Age assim porque fica inseguro, ao identificar uma divergência entre o seu pensamento e o do eleitor, sobre uma matéria.

Não tendo como avaliar o grau de importância que o eleitor atribui àquela questão, teme perdê-lo, assim como perder os votos de outros que pensam da mesma maneira.

O resultado é que o candidato acaba polemizando com o eleitor na frente dos outros, e as diferenças cada vez mais se aprofundam. Nesses casos o candidato corre o risco de ser percebido como antipático dogmático e intransigente.

Este é um erro muito comum em campanhas.

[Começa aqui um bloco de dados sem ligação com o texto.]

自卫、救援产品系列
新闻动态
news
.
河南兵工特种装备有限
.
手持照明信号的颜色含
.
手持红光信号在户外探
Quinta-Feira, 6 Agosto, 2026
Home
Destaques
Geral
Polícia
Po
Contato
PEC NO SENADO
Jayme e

Costuma ocorrer em ocasiões nas quais o candidato conversa com eleitores, ou faz uma palestra/apresentação em que perguntas lhe são dirigidas.

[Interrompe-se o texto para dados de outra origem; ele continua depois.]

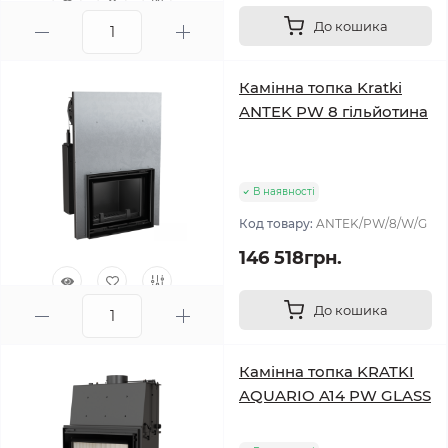
До кошика
0
Камінна топка Kratki
ANTEK PW 8 гільйотина
В наявності
Код товару:
ANTEK/PW/8/W/G
146 518грн.
До кошика
0
Камінна топка KRATKI
AQUARIO A14 PW GLASS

A menos que se trate de um eleitor do adversário fazendo uma provocação, ou que a questão seja absolutamente central para a candidatura e sua mensagem, o candidato deve respeitar a opinião contrária, minimizar a divergência, e retornar às questões onde há concordância acentuando-as.

Ele nunca deve esquecer que o seu objetivo imediato é encontrar pontos de convergência com o eleitor, que sejam suficientemente importantes, para levá-lo a votar nele e não fazer com que os eleitores concordem com tudo.

Haverá eleitores que concordarão com tudo o que o seu candidato propuser. São os os apoiadores incondicionais.

Haverá também os que discordam de tudo que é mais importante na sua candidatura. São os opositores incondicionais.

Haverá também muitos eleitores (provavelmente a maioria) que, mesmo discordando de algumas posições por ele sustentadas, não deixarão de votar nele. Afinal, se se deram ao trabalho de vir ao seu encontro para ouvi-lo, é mais que razoável supor que tenham uma disposição favorável em relação à sua candidatura.

O fundamental é não perder nunca de vista que na eleição não se busca a conversão das pessoas. Busca-se apenas o seu voto.

Analogamente, você não necessita opor-se a toda e qualquer posição ou ideia de seus adversários.

O candidato não pode esquecer que seu objetivo fundamental é atrair o eleitor com sua mensagem.

Seu tempo e seus melhores argumentos devem ser usados para promover a sua mensagem e suas propostas e não para atacar as propostas dos outros.

O eleitor quer comparar os candidatos e você deve oferecer-lhe esta comparação da forma que seja mais vantajosa para sua candidatura. É você, então quem deve escolher as áreas em que o conflito de posições será explorado.

Se o candidato se sentir na obrigação de opor-se a todas as posições de seu adversário, você estará sendo pautado por ele. Ele, e não você, é quem determina a temática da sua campanha.

Além disso, ao criticar tudo, você dilui a força das suas críticas, compromete a sua autoridade para criticar e corre o risco de ser percebido pelos eleitores como intolerante e negativista.

É muito difícil (se não for impossível) um candidato conseguir simultaneamente promover a sua mensagem e destruir a dos seus adversários. Este é um objetivo demasiado ambicioso e pouco realista.

O candidato deve então escolher quais as questões em que lhe convém estabelecer o confronto, e nestas sim provocar a comparação e desqualificar as posições do adversário.

Para definir a área de confronto, nunca parta do pressuposto de que as questões que são muito importantes para você também o são para os eleitores. Nem sempre elas são. Para isto é que se faz pesquisa.

Já vi candidatos que perdem um tempo enorme tentando convencer eleitores sobre matérias que não lhes interessam, embora sejam muito importantes para o candidato.

Invariavelmente o eleitor “desliga”, desinteressa-se, e uma oportunidade preciosa de conquistar votos é perdida.

Concentre-se, então, na sua mensagem, acredite nela e escolha de maneira estratégica os pontos de confronto que deverão ser aqueles que interessam mais à maioria dos eleitores.